# Algo DRL SAC/IQL — Colab End-to-End (Cloud GPU Optimized)

This notebook runs the full DRL pipeline on Google Colab with T4/A100 GPU:
- **Step 1**: Data download (BTCUSDT hourly OHLCV)
- **Step 2**: IQL offline pretraining (200K steps, ~2-3 hours)
- **Step 3**: IQL-only evaluation (measure offline RL baseline)
- **Step 4**: SAC online fine-tuning (loads IQL weights, ~1-2 hours)
- **Step 5**: Final evaluation & comparison

**Key Features**:
- Separated IQL/SAC for independent execution
- Cloud-optimized parameters (200K IQL, proper SAC steps)
- Runtime overrides keep repo YAMLs unchanged
- IQL-only baseline to measure SAC improvement

In [None]:
# GPU / CUDA summary (works with or without GPU)
import shutil, importlib
print('nvidia-smi path:', shutil.which('nvidia-smi'))
torch = importlib.import_module('torch')
print('torch.cuda.is_available:', torch.cuda.is_available())
print('torch.version.cuda:', getattr(torch.version, 'cuda', None))


In [None]:
%%bash
set -e
# Remove legacy gym to avoid conflicts
pip -q uninstall -y gym || true
# Try cu121 first; fallback to default wheels
pip -q install torch torchvision torchaudio --index-url https://download.pytorch.org/whl/cu121 || pip -q install torch torchvision torchaudio
# Core libraries
pip -q install d3rlpy==2.8.1 gymnasium pandas numpy plotly vectorbt requests pyyaml


## Clone your repository (always pulls latest)
Set REPO_URL to your GitHub repo.

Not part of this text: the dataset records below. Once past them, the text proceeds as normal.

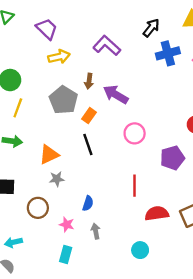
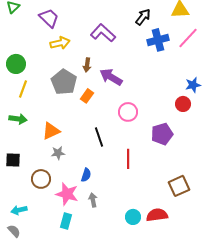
black line: (88, 144) -> (99, 137), moved
red semicircle: (157, 213) -> (157, 215), moved
pink star: (67, 225) -> (67, 194), size x1.6

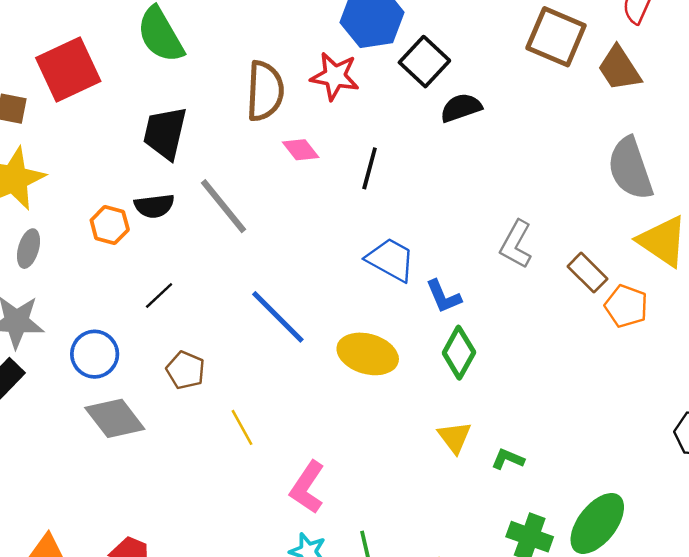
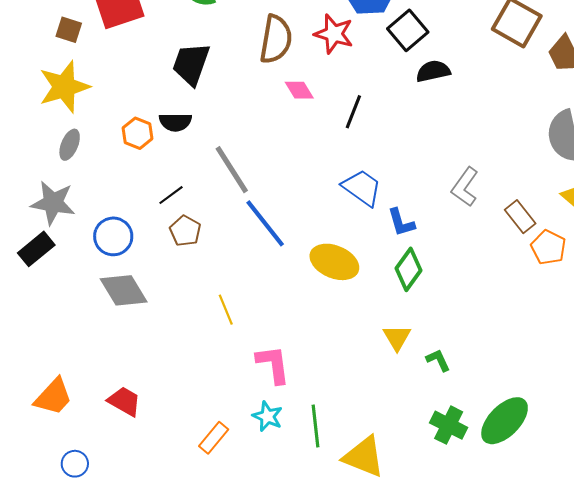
gray line: (223, 206) -> (232, 170), moved
brown pentagon: (186, 370) -> (185, 231), moved
green L-shape: (508, 459) -> (438, 360), turned 36
pink L-shape: (307, 487) -> (273, 364), turned 132

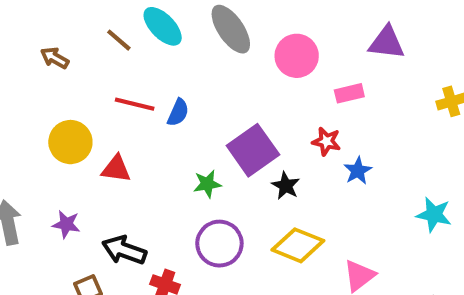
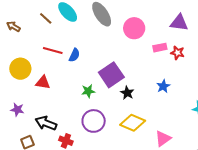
red star: (326, 141) -> (177, 53), moved

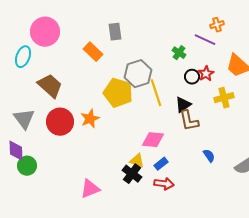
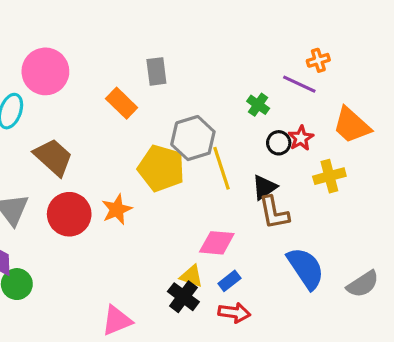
blue semicircle: (209, 156) -> (306, 268), size x2.0

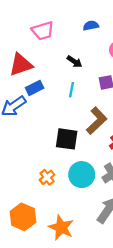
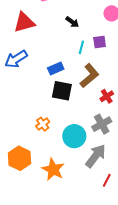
blue rectangle: (35, 88) -> (56, 68), moved
cyan line: (72, 90) -> (81, 47), moved
cyan circle: (82, 175) -> (74, 136), moved

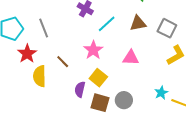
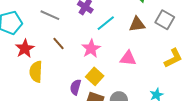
gray line: (44, 28) -> (50, 15), moved, turned -48
gray square: (167, 28) -> (165, 20), moved
brown line: (63, 62) -> (58, 44), moved

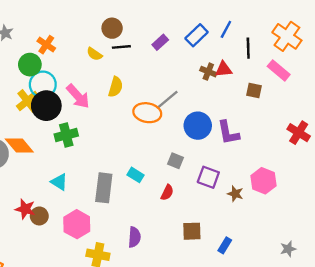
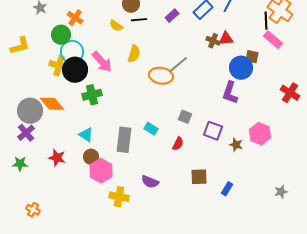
black line: (248, 48) -> (266, 21), moved
yellow cross: (28, 101) -> (59, 66), turned -36
blue circle: (198, 126) -> (241, 68), moved
purple L-shape: (228, 133) -> (230, 93), turned 30
brown circle: (39, 216) -> (91, 157), moved
purple semicircle: (134, 237) -> (150, 182), turned 108

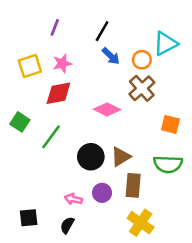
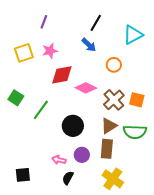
black line: (102, 31) -> (96, 23), moved
orange circle: (142, 60) -> (114, 65), moved
brown cross: (142, 88) -> (114, 100), moved
red diamond: (58, 93) -> (62, 75), moved
brown triangle: (121, 157) -> (109, 126), moved
black semicircle: (67, 225) -> (68, 178), moved

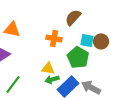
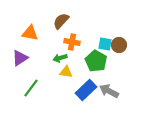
brown semicircle: (73, 17) -> (61, 21), moved
green arrow: (52, 79) -> (60, 58), moved

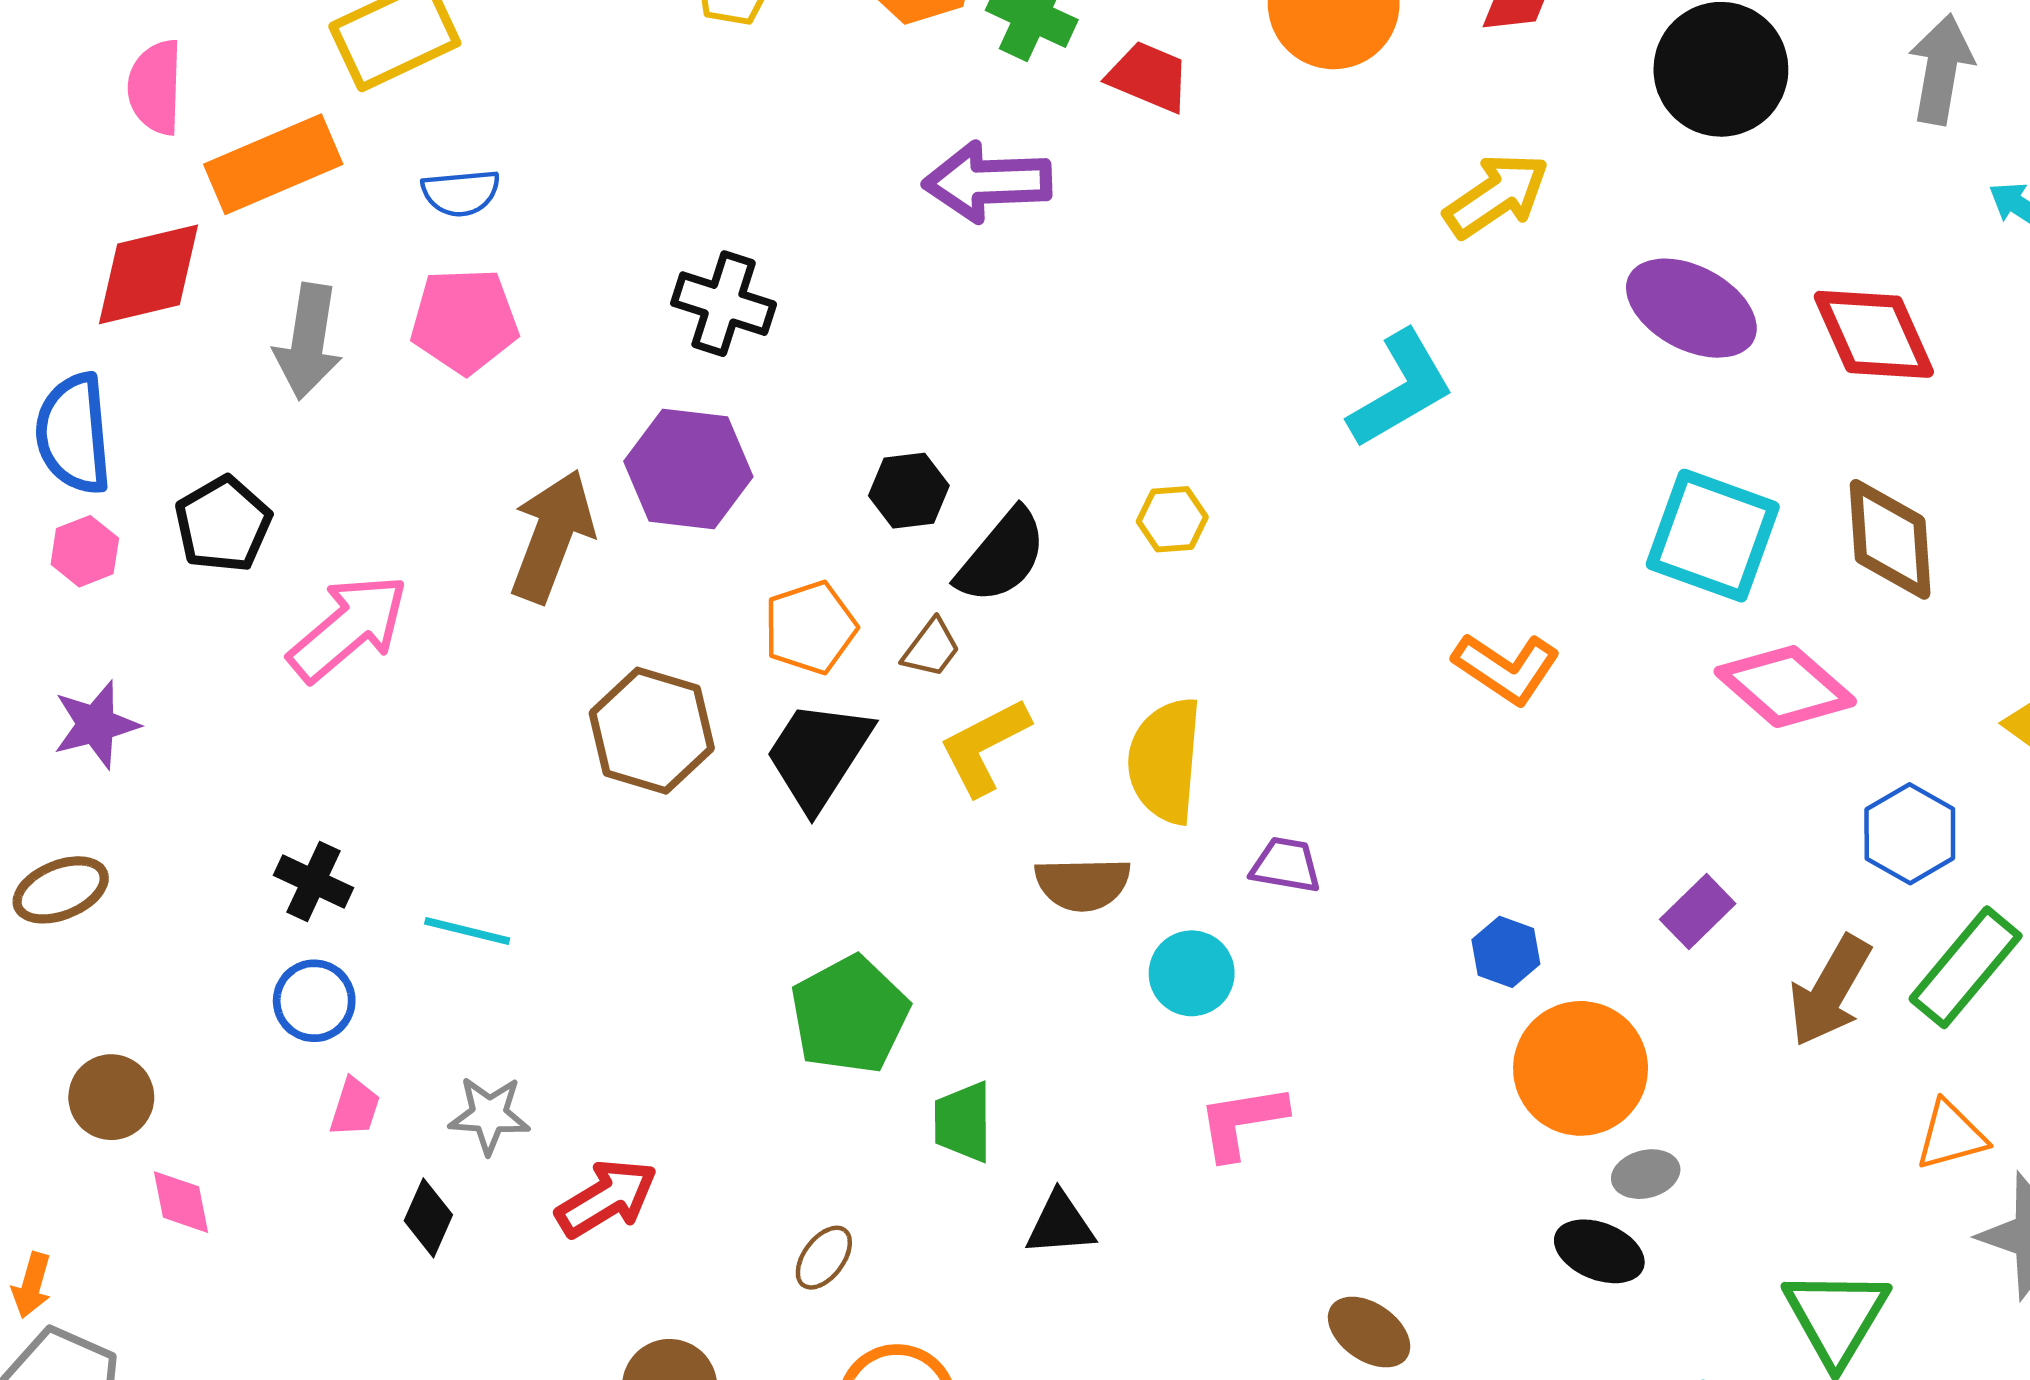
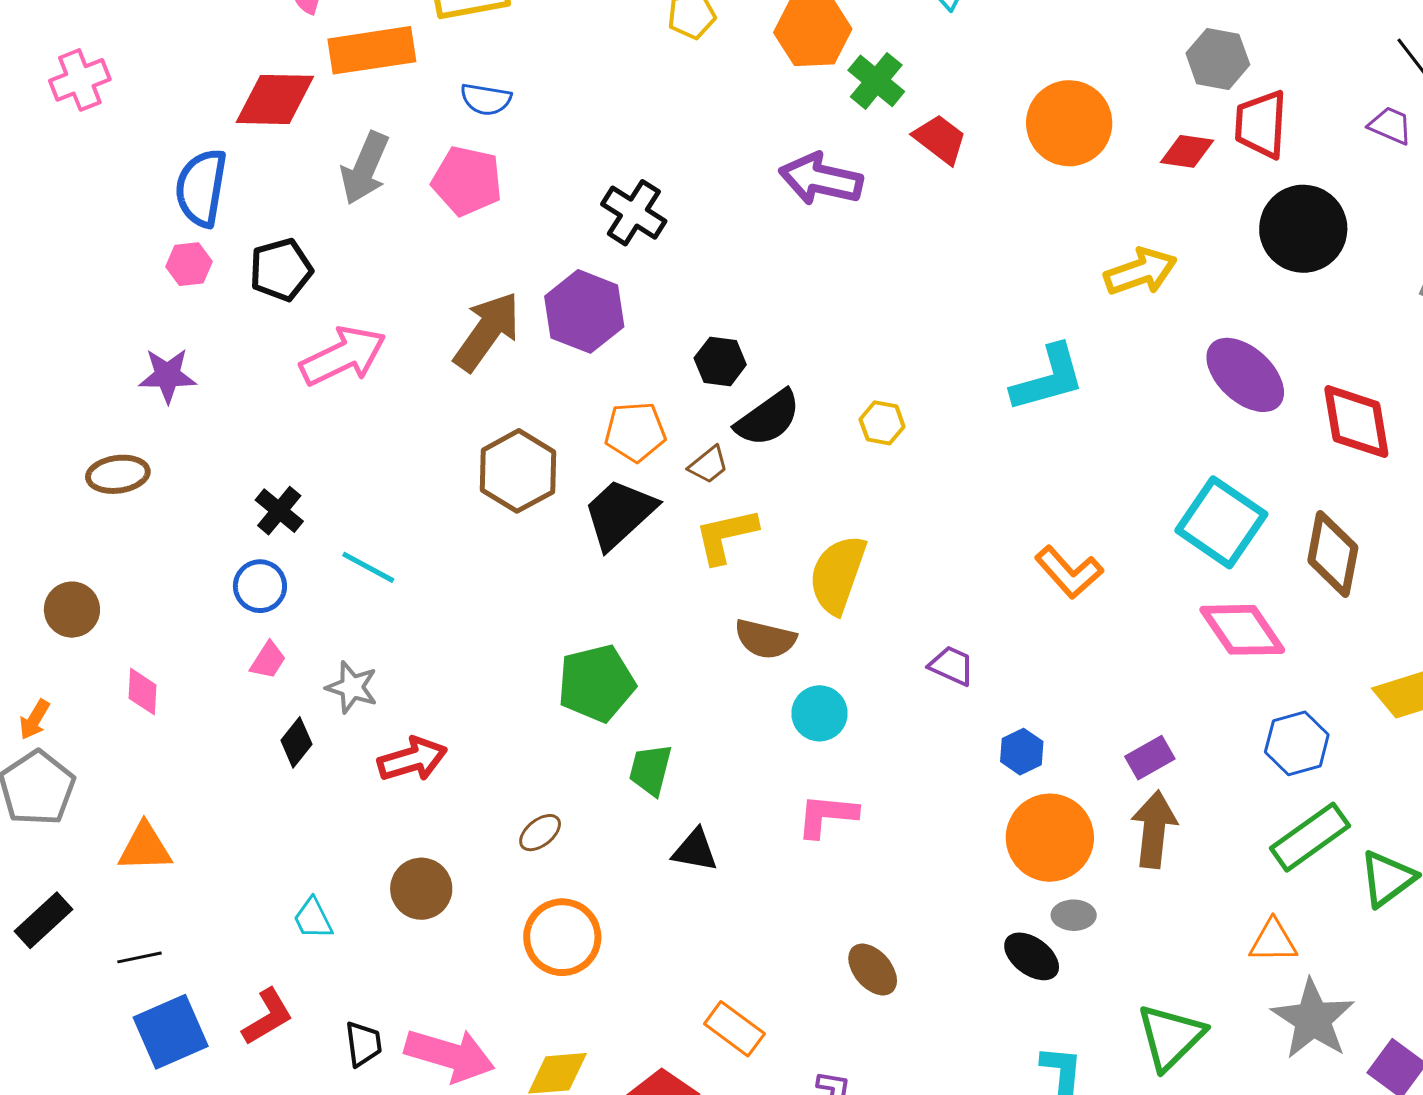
purple trapezoid: (1286, 865) -> (952, 666), moved
brown arrow: (1830, 991) -> (1154, 829), moved, turned 142
brown circle: (111, 1097) -> (72, 610), moved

If private, paste a token when prompted.

In [None]:
import os, pathlib
from getpass import getpass
REPO_URL = os.environ.get('REPO_URL', 'https://github.com/enluha/algo-drl-sac-iql')
BRANCH   = os.environ.get('REPO_BRANCH', 'master')
TARGET   = pathlib.Path('/content/algo-drl-sac-iql')
if 'your-account' in REPO_URL:
    raise SystemExit('Please set REPO_URL to your GitHub repository URL (public) or paste a token for private repos.')
if TARGET.exists():
    %cd /content/algo-drl-sac-iql
    !git fetch origin $BRANCH && git checkout $BRANCH && git pull
else:
    token = ''
    try:
        token = getpass('GitHub token (press Enter if public): ')
    except Exception:
        token = ''
    if token:
        auth_url = REPO_URL.replace('https://', f'https://{token}@')
        !git clone -b $BRANCH $auth_url $TARGET
    else:
        !git clone -b $BRANCH $REPO_URL $TARGET
    %cd /content/algo-drl-sac-iql


## Cloud Training Configuration (Overrides repo YAMLs at runtime)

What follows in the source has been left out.